Multi-LoRA serving
Serve hundreds of fine-tuned LoRA adapters on a single base-model GPU. Adapter switch overhead under 2 ms. Per-request adapter selection. This is how SaaS teams give every customer a custom model without going bankrupt on GPUs.
The problem multi-LoRA solves
You have 200 customers. Each wants a fine-tuned model for their domain. Naïvely, that's 200 separate model deployments × $5/hr per GPU = $24K/day idle before you serve a single request. Most of those models also see near-zero traffic — but you pay for the GPU regardless.

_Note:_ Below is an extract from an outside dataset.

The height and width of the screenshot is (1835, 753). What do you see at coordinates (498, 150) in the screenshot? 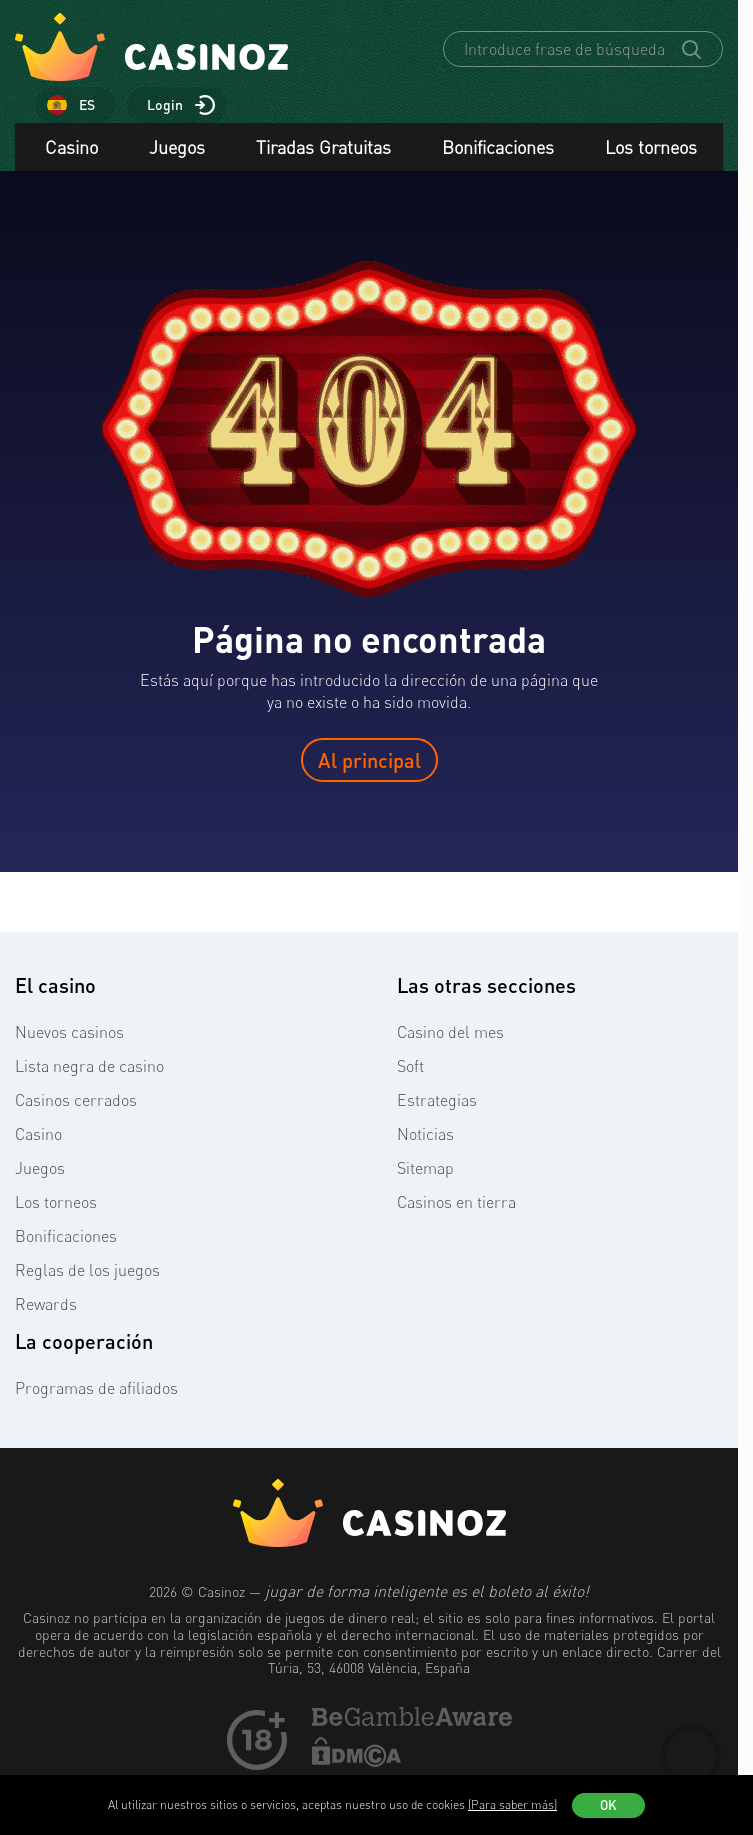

With multi-LoRA, you deploy one base model and load 200 tiny adapters (typically 50-200 MB each) into GPU memory. Each incoming request specifies which adapter to apply. Switching takes a single matrix-multiply on top of the base computation — essentially free.
How LoRA works (60-second refresher)
LoRA freezes the base model weights and learns a low-rank update ΔW = A · B, where A and B are tiny matrices. Inference becomes y = (W + ΔW) x = Wx + (A · B) x. The first term is the regular base forward pass. The second term is a small extra matmul, computed in the same forward step.

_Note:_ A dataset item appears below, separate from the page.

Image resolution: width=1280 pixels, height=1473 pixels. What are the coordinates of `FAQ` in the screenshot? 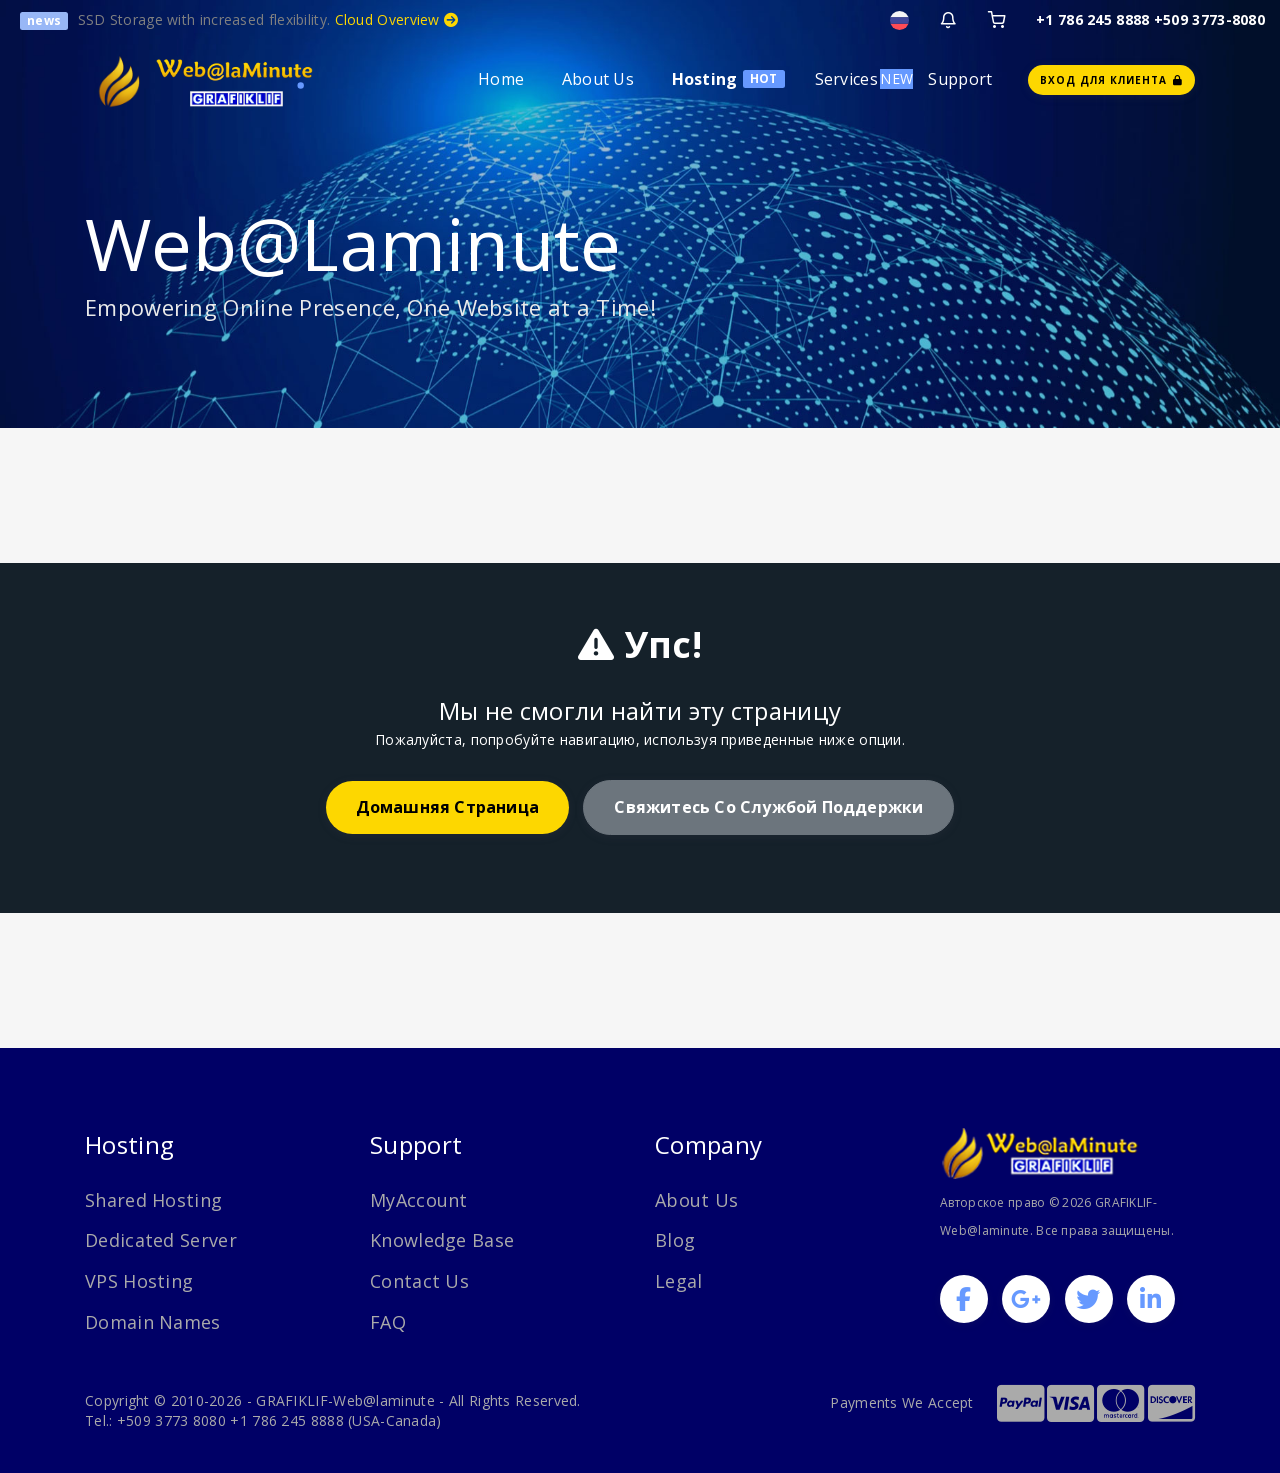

For a 70B model with rank-32 LoRA, an adapter is ~120 MB instead of 140 GB. You can fit hundreds in GPU memory.
Per-request adapter selection
// Each request picks its own adapter
const resp = await client.chat.completions.create({
model: "meta/llama-4-maverick:my-org/customer-acme-v3",
// \______ adapter ID
messages: [
{ role: "user", content: "Summarize this support ticket" },
],
});
// In one batch, you can mix many adapters:
// request 1 → my-org/customer-acme-v3
// request 2 → my-org/customer-globex-v1
// request 3 → my-org/internal-classifier
// They all run on the same forward pass through the base model.Performance characteristics
| Adapters in batch | Throughput vs base-only | P50 latency overhead |
|---|---|---|
| 1 (homogeneous) | 98% | +1 ms |
| 4 (mixed) | 94% | +2 ms |
| 16 (mixed) | 88% | +4 ms |
| 64 (mixed) | 76% | +9 ms |
Adapter management
Adapters are first-class resources, like API keys. Manage them via dashboard or CLI:
# Upload an adapter luminet adapters create \ --base meta/llama-4-maverick \ --name my-org/customer-acme-v3 \ --source ./acme-finetune.safetensors # List active adapters luminet adapters list # Promote / demote luminet adapters set-traffic my-org/customer-acme-v3 --weight 100 # Delete luminet adapters delete my-org/customer-acme-v3
Hot-swap & pinning
Adapters not currently in use are evicted from GPU memory and held on local NVMe. First request after eviction pays a ~50 ms cold-load penalty (one-time per adapter per replica). Subsequent requests are at the rates above.
To eliminate cold-load entirely for a small set of always-hot adapters, use --pin:
luminet adapters set-pinned my-org/customer-acme-v3 # Now stays in HBM permanently. Up to 16 pins per replica.
Pricing
Adapters are free to upload, store, and switch. You only pay for the per-token inference rate of the base model. The math says: 200 customers each generating 1M tokens/month against Llama 4 Maverick costs you ~$170 total — same as serving a single shared model.
When NOT to use multi-LoRA
- Massive domain shift:if your fine-tune changes > 5% of weights, full fine-tuning beats LoRA. See fine-tuning.
- Base model upgrades: adapters are tied to a specific base model version. When you upgrade Llama 4 → Llama 5, you re-train adapters. Plan accordingly.
- Few high-traffic adapters ( ≤ 5): at that scale just deploy each as a separate tenant.
TL;DR
Multi-LoRA lets you serve a per-customer fine-tune for the price of one shared model. Up to 16 mixed adapters per batch with < 5% throughput hit. Pin the always-hot ones, evict the long-tail automatically. Pricing is the base-model per-token rate, full stop.